In the last few weeks of the campaign, the pollsters realized they had ignored transit-friendly Democratic voters in the central city. And instead of convincing suburban voters, all they had done was alert their opponents to go to the polls to vote no.
To peel apart the onion a little more, much has been said about the Sierra Club’s opposition to the referendum. In reality, the Sierra Club’s membership was split with 50 percent in favor and 50 percent either opposed or undecided. The executive committee ended up voting 8 to 4 to oppose the referendum.
As you can see, the issues surrounding the referendum were multilayered, complex and open to interpretation and analysis.
“It is important to do a deep dive,” Nathaniel Smith said. “There’s a need for the region to understand what happened.”
Robbins agreed: “If we don’t ask what happened and learn from those lessons, we are going to repeat the same thing with the same result.”
Doug Hooker, executive director of the Atlanta Regional Commission, said it is important to ask voters what transportation projects they are willing to pay for in the future.

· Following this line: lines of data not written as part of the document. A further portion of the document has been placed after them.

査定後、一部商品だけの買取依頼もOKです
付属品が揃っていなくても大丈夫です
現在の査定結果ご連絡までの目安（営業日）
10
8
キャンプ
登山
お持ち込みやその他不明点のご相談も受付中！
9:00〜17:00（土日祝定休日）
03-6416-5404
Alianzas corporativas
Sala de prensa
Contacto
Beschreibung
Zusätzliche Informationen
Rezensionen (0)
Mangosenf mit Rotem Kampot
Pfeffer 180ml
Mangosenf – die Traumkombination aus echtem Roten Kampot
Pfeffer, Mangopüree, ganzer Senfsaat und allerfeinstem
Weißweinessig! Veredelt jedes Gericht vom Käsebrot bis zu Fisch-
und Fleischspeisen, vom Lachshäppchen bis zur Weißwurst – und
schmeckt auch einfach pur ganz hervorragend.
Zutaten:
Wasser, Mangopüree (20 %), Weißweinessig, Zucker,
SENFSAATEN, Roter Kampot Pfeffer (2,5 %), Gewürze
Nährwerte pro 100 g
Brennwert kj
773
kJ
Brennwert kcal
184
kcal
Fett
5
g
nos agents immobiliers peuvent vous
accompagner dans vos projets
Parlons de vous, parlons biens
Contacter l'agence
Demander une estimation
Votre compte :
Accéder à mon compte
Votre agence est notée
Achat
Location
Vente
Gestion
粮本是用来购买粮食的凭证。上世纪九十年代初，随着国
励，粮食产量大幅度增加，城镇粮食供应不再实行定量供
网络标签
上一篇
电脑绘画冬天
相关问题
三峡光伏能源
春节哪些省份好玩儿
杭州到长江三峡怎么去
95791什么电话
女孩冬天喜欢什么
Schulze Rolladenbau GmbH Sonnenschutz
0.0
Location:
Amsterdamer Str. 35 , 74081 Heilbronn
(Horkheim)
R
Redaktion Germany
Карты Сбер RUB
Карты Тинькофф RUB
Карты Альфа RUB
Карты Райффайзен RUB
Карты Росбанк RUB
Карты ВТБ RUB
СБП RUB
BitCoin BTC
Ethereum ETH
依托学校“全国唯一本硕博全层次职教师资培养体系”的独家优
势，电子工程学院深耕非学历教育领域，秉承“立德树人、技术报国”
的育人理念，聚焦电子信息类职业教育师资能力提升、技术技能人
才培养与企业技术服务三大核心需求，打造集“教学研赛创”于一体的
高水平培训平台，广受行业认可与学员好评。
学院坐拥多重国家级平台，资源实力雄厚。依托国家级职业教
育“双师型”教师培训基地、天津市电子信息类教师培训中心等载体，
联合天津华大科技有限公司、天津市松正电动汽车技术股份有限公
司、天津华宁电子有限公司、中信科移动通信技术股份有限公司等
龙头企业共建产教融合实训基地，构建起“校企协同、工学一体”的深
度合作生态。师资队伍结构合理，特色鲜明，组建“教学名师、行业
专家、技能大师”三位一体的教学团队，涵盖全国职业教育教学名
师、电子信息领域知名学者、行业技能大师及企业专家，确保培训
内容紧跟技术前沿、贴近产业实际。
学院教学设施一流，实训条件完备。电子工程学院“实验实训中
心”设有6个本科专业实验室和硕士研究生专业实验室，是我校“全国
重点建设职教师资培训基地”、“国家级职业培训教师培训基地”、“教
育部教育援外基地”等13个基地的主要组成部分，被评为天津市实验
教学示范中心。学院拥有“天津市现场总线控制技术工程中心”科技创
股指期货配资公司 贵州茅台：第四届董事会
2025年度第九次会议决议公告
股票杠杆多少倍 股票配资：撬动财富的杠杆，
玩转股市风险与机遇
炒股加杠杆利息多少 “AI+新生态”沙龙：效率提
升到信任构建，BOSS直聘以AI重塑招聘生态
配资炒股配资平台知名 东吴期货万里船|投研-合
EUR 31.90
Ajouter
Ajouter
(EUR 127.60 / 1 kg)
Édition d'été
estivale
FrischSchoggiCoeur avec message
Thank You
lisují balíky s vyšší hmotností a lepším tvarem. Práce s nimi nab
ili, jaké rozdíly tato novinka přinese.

It might be too late to ask voters why they voted the way they did on July 31, 2012.
In my opinion that would be a flawed poll anyway because a primary election is not as representative of the region as is a general election.
“It can never hurt to examine the way we went about things. We can learn from our setbacks,” Hooker said. “We need to have a conversation with voters and some kind of analysis of how the campaign messaging affected their decision, and what might have been a better way to go. We should do that when the time is right, and it is not right, right now.”